Se si parla di editori
Secondo punto: i libri. Nessun evento intorno alla lettura ha senso senza i libri. Ovvio. Ma è anche vero se si parla di editori? Sarei meno convinto. Gli editori sono, in essenza, i loro autori e i loro libri. Nessuno è mai andato a un Salone del Libro per spiare nei corridoi le silhouette di questo o quell’editore in carne e ossa, bensì per leggere il profilo delle loro case editrici attraverso i bellissimi libri che pubblicano. Gli editori, ed Einaudi con essi, alla fine andranno a Milano perché nessuno ha le risorse per finanziarsi il lusso di doppi stand e doppie spese e perché due mezzi saloni continuerebbero lo spettacolo di cui si diceva all’inizio e sono destinati al sicuro fallimento di fronte a tutto il paese. Ci sarà la parte dedicata all’estero e allo scambio dei diritti, forse, anche se Francoforte e Londra, che pure hanno i loro problemi, resteranno sideralmente lontane, quanto all’estensione degli interessi che toccano. Ma l’importante sono i libri perché, dicevo, i libri sono gli editori.

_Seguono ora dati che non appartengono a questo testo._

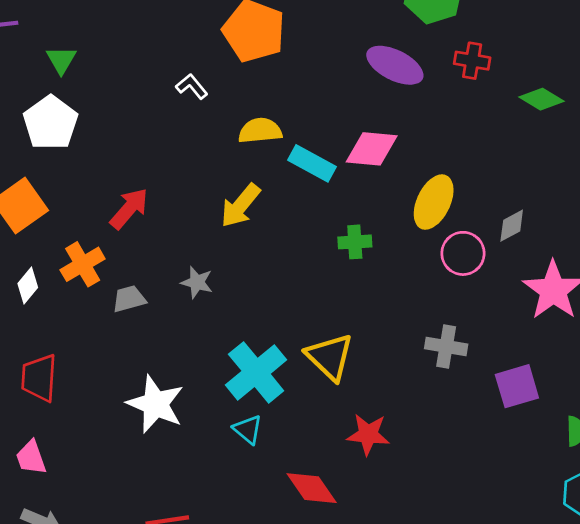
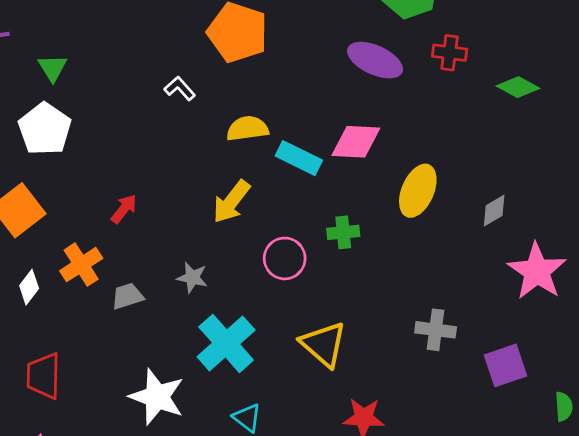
red arrow: (129, 208) -> (124, 209), size x0.7
pink circle: (463, 253) -> (285, 258), moved
cyan cross: (256, 372) -> (226, 343), moved

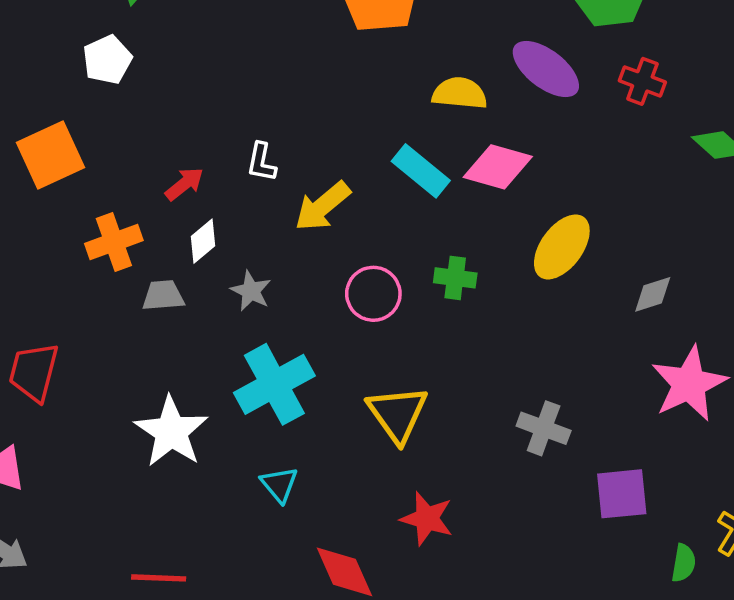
white L-shape: (180, 89) -> (262, 162), moved, turned -140
white pentagon: (45, 129) -> (107, 60), size x0.7
yellow semicircle: (247, 129) -> (460, 93), moved
white diamond: (29, 287) -> (203, 241), moved

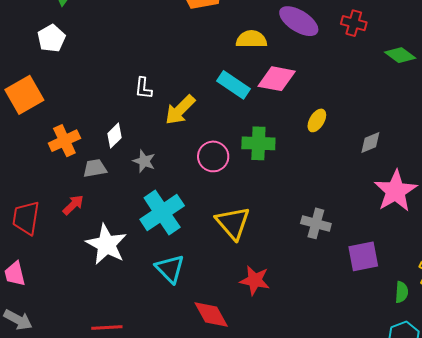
red arrow: (184, 184) -> (73, 205), moved
yellow ellipse: (562, 247) -> (317, 120), size x0.6
green cross: (455, 278) -> (258, 143), size x1.4
cyan triangle: (279, 485) -> (170, 269), size x1.4

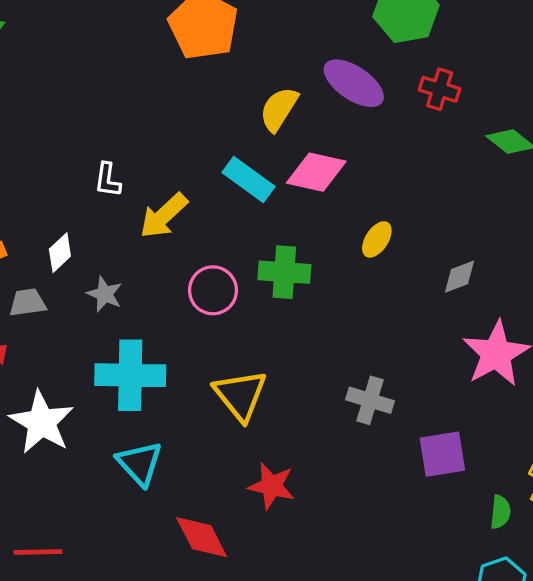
yellow semicircle: (251, 39) -> (279, 109), turned -60
cyan cross: (162, 213) -> (130, 375), turned 33

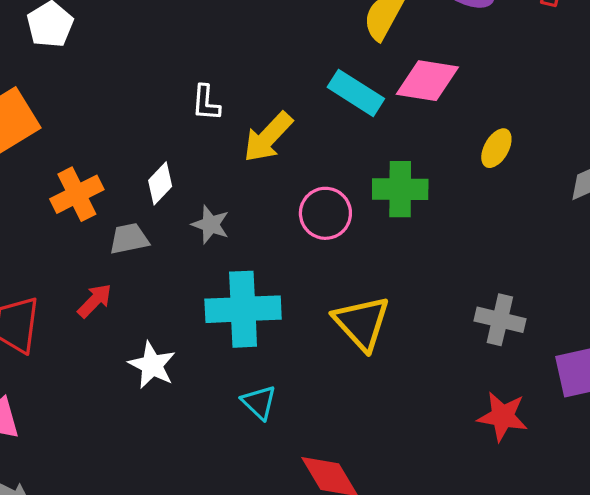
white star: (42, 422) -> (152, 365), size x0.7
cyan triangle: (140, 463) -> (259, 402), size x0.7
red star: (272, 486) -> (503, 416), moved

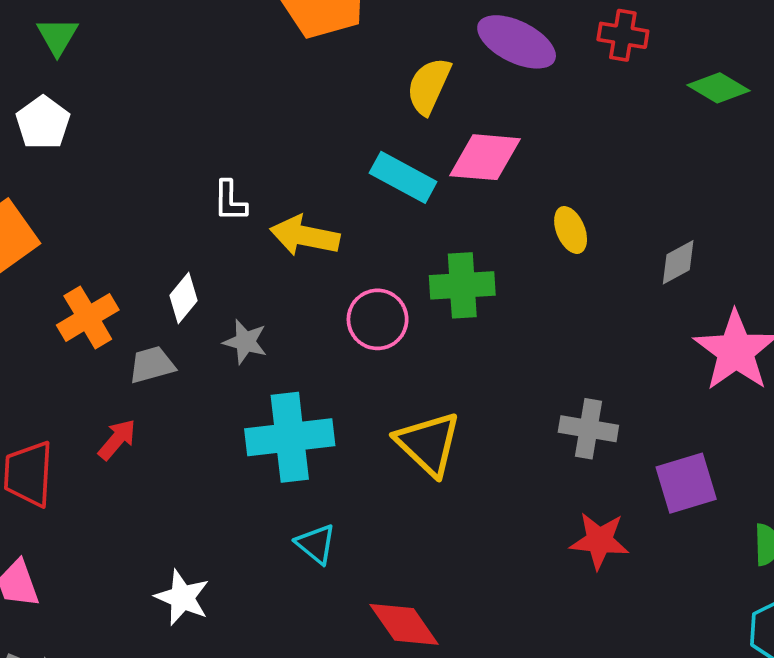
yellow arrow: (268, 137) -> (305, 236), turned 62
yellow ellipse: (496, 148) -> (571, 230), turned -48
white star: (152, 365) -> (182, 597), moved

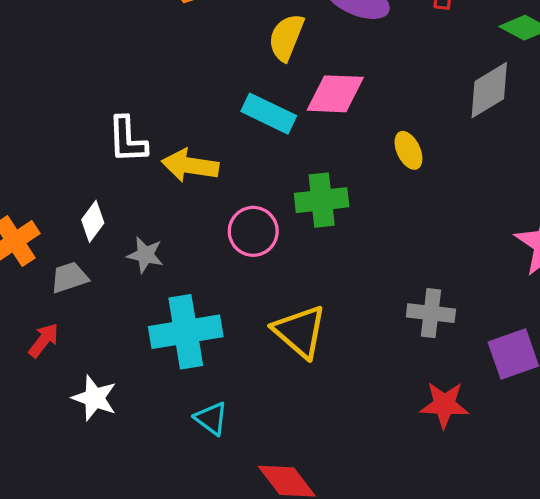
white L-shape: (230, 201) -> (127, 140), size x1.4
gray diamond: (678, 262) -> (489, 90), moved, size x1.5
white star: (182, 597) -> (94, 398), moved

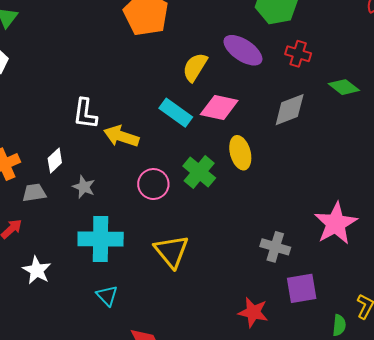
gray diamond: (489, 90) -> (290, 110), moved
yellow ellipse: (408, 150) -> (240, 153), moved, size x1.4
green cross: (322, 200) -> (199, 172), turned 36
gray cross: (431, 313) -> (275, 247), moved

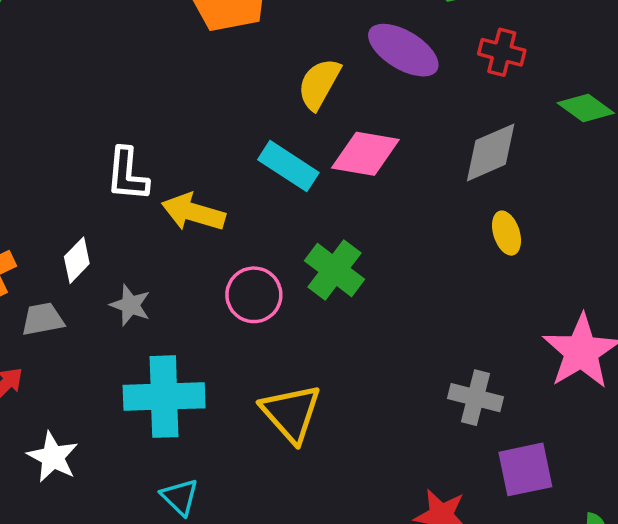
yellow ellipse: (240, 153) -> (507, 233), moved, size x0.7

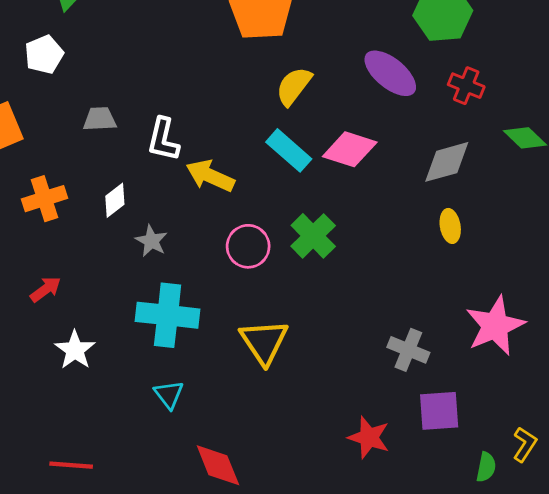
yellow semicircle: (319, 84) -> (294, 86), moved
gray trapezoid: (43, 319) -> (100, 119), moved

Nonostante quanto leggo in questi giorni, continuo a pensare che l’idea della «libreria più grande del mondo», anche se avanzata - non so in che termini - dalla parte «sbagliata», sarebbe per Torino una cosa del tutto nuova, purché sia proposta e ascoltata nel modo giusto, e purché non si considerino gli editori qualcosa di serie A e i librai qualcosa di serie B. Che cos’è, in fondo una libreria? È un’opera d’arte concettuale, la messa in scena di un’idea di lettura, la fotografia d’autore della cultura di un paese e della sua storia. Ed è fatta con i libri, che, ripeto, sono gli editori, la loro merce, la loro anima, la loro passione. Se Torino, in modo nuovo, immaginerà quella libreria, avrà anche gli editori attraverso ciò che di loro è essenziale: i libri.
La «libreria mai vista»
Nel cuore di Torino c’è l’esperienza dei Portici di Carta? Benissimo, facciamola deflagrare, moltiplichiamola all’ennesima potenza, usiamo davvero il calore e l’intensità storica del centro della città. Affidiamo la regia degli spazi a un architetto di valore (l’idea non è farina del mio sacco, e quindi posso dire che è ottima) e a un grande libraio, ne verrà fuori qualcosa di sorprendente, qualcosa, a differenza di una fiera, con una sua forma personale. Persino il percorso all’interno della «libreria mai vista» potrà diventare un’esperienza inedita. Ma la questione centrale rimane il progetto di politica della cultura. Qui Torino è piena di esperienze, protagonisti e risorse, secondi a nessuno, ed Einaudi, con i suoi autori, le sue idee e i suoi libri, sarà con Torino in prima fila nella costruzione del nuovo.
Infine, i lettori. I quali giustamente non riescono a comprendere il senso di quanto sta accadendo. Per loro vale quanto si diceva per gli autori. Andranno non in un luogo geografico o in un altro, non a un salone o a una fiera, ma dove riconosceranno una forma, un’idea di comunità e affinità, dove vedranno un progetto che li riguardi. Neppure trasportare a forza le scolaresche qui o là avrà senso per la cultura e la diffusione della lettura senza una proposta che interroghi con intelligenza le metamorfosi della sensibilità più difficile da interpretare, quella delle nuove generazioni.
Ci saranno, dunque, due eventi nuovi, in fortissima, inevitabile, competizione. Avranno entrambi autori, libri e lettori. Forse saranno entrambi ottime cose. Oppure ce ne sarà uno migliore dell’altro, e sarà perché avrà avuto un miglior progetto di politica della cultura.